Desmatamento e aumento de temperatura na Mata Atlântica

Uma pesquisa conduzida na USP mostrou a relação direta entre o desmatamento e o aumento da temperatura local em fragmentos de Mata Atlântica. As estimativas via satélite em amostras de 1 hectare mostram que a cada 25% de retirada de vegetação nativa há o acréscimo de 1°C na temperatura.

Mata Atlântica
Fragmento de Mata Atlântico com desmatamento parcial. Créditos: Dra. Rainny Leite.

No nosso dia-a-dia sentimos que áreas mais arborizadas são mais frescas e do que descampados. A presença de cobertura vegetal está associada a um ambiente termicamente mais agradável, por diminuir a temperatura da superfície por meio de sua barreira aos raios solares e por aumentar a umidade local.

Uma pesquisa publicada na PlosOne avaliou a relação entre o desmatamento e o aumento de temperatura da superfície do terreno em um fragmento de Mata Atlântica, em São Paulo. As estimativas, feitas por medições através de sensores acoplados à satélites, mostraram que para uma área de 1 hectare, cada aumento de 25% na retirada da cobertura florestal nativa resultou no aquecimento de 1° C na temperatura local.
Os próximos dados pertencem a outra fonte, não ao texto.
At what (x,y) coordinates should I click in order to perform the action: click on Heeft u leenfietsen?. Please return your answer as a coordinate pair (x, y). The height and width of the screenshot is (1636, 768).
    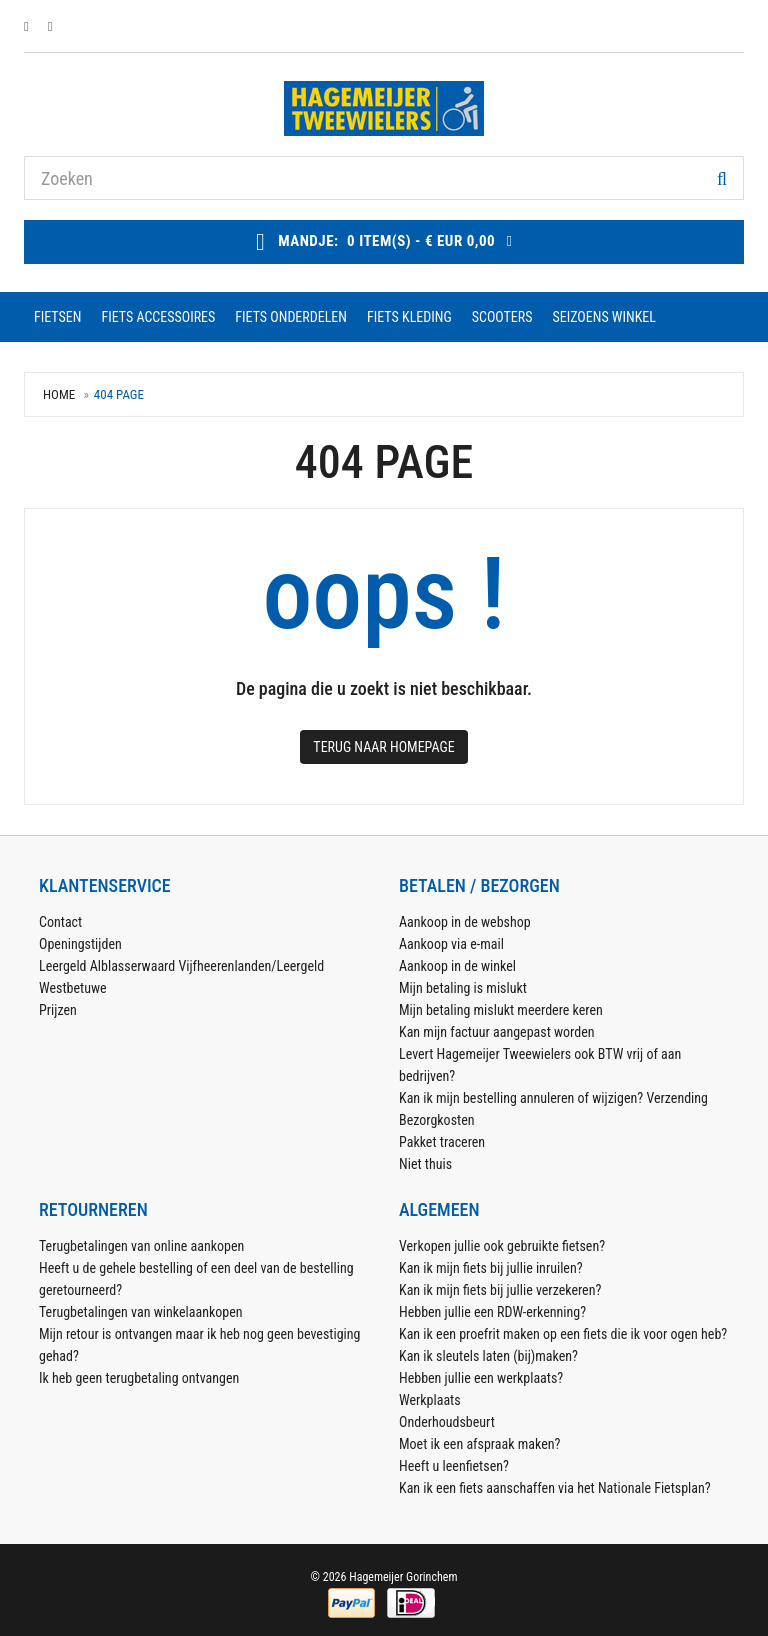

Ou seja, 4° em caso de desmatamento total da área.

Estes resultados fazem parte do trabalho de doutoramento da Dra. Raianny Leite Nascimento Wanderley, do Instituto de Astronomia, Geofísica e Ciências Atmosféricas da USP (IAG-USP), vinculado ao Programa de Pós-Graduação em Ciências Ambientais (PROCAM). A investigação faz parte do projeto de Pesquisas sobre Mudanças Climáticas e do Programa BIOTA, ambos financiados pela Fundação de Amparo à Pesquisa do Estado de São Paulo (FAPESP).

Área de estudo
Área de estudo selecionada para as estimativas de temperatura e cobertura vegetal via satélite. Créditos: PLOS ONE : https://doi.org/10.1371/journal.pone.0225443

"Este estudo mostrou, efetivamente, a forte dependência entre a temperatura local e a presença de florestas", fala a Dra Raianny Leite. A floresta também poderia auxiliar no controle climático regional, atenuando o efeito de ilha de calor em cidades próximas. No entanto, a autora destaca que para estimar o efeito da troca de calor entre as regiões florestais e cidades seria necessária uma análise de variáveis atmosféricas e situações sinóticas atuantes.

O trabalho trouxe novas perspectivas sobre efeitos os climáticos de aquecimento causados pela fragmentação de florestas, prática muito comum no Sudeste do país. "A área foi escolhida por se tratar de uma região de transição entre uma área sob preservação permanente e uma zona de forte fragmentação que é a macro metrópole de São Paulo, com forte crescimento populacional e a existência de sistemas agropastoris", acrescenta a autora.

A importância da Mata Atlântica

A Mata Atlântica é um bioma de floresta tropical que ocupa hoje 12% do território brasileiro. Esta floresta é uma das mais ameaçadas do planeta, principalmente por se encontrar na costa leste do país, onde 72% da população do país vive. Segundo o Atlas da Mata Atlântica, 113 km2 do bioma foi perdido entre 2017 e 2018.

Cientísta trabalhando
Medições in situ, ou seja, no local também podem ser empregadas em outros estudos conduzidos pelo Laboratório de Clima e Biosfera da USP. Créditos: Dra. Raianny Leite.

O desmatamento da Mata Atlântica leva a impactos na biodiversidade, e nos diversos serviços ecossistêmicos oferecidos pela floresta tropical, como a atenuação da temperatura de superfície em escalas local e regional. "Hoje em dia ainda vemos pouco trabalhos que mostrem a importância desse bioma na regulação térmica ou nos serviços ecossistêmicos. A maior parte dos trabalhos estão ligados à Amazônia, por ser um bioma continental e de atenção mundial", completa Dra. Raianny Leite.

Outro serviço ecossistêmico importante e dependente da existência de florestas é o abastecimento de água. A Mata Atlântica abriga sete das nove maiores bacias hidrográficas do país. Os reservatórios abastecidos pelos rios dessas bacias são responsáveis por quase 60% da produção da energia hidrelétrica e fornecem água para 130 milhões de habitantes.